Task requirements: Report all lines of the records that contain "children".

Records shown:
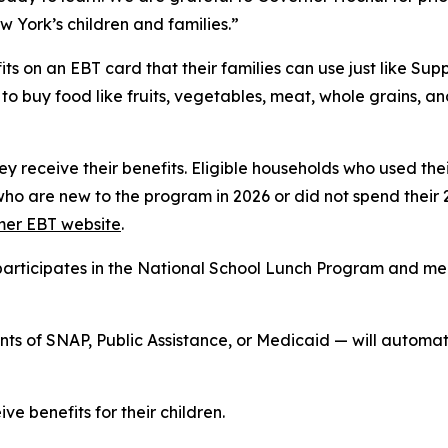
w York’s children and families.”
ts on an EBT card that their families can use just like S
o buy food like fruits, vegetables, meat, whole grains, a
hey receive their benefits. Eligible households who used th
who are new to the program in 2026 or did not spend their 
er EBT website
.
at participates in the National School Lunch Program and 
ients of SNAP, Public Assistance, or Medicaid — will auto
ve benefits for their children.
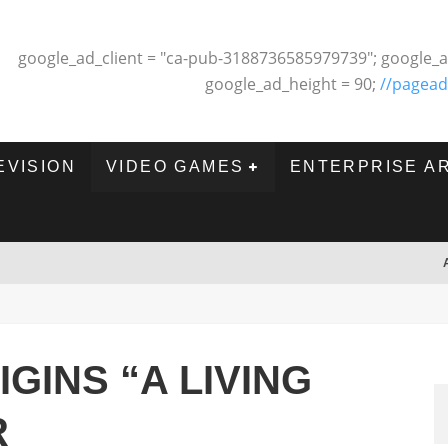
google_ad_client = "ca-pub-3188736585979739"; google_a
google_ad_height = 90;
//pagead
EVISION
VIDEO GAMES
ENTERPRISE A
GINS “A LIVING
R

...

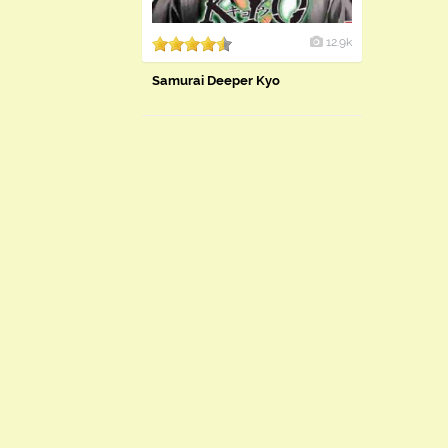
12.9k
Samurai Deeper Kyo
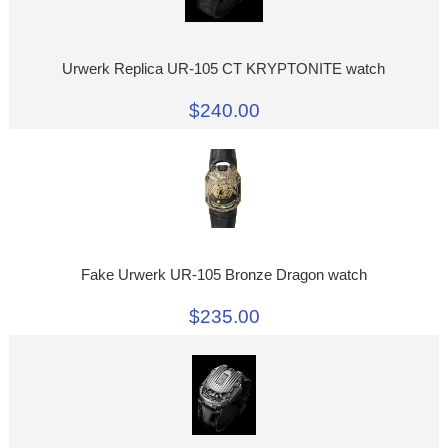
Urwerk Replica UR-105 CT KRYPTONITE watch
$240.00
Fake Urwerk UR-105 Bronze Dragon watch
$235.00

Exercise answer:
w York’s children and families.”
ve benefits for their children.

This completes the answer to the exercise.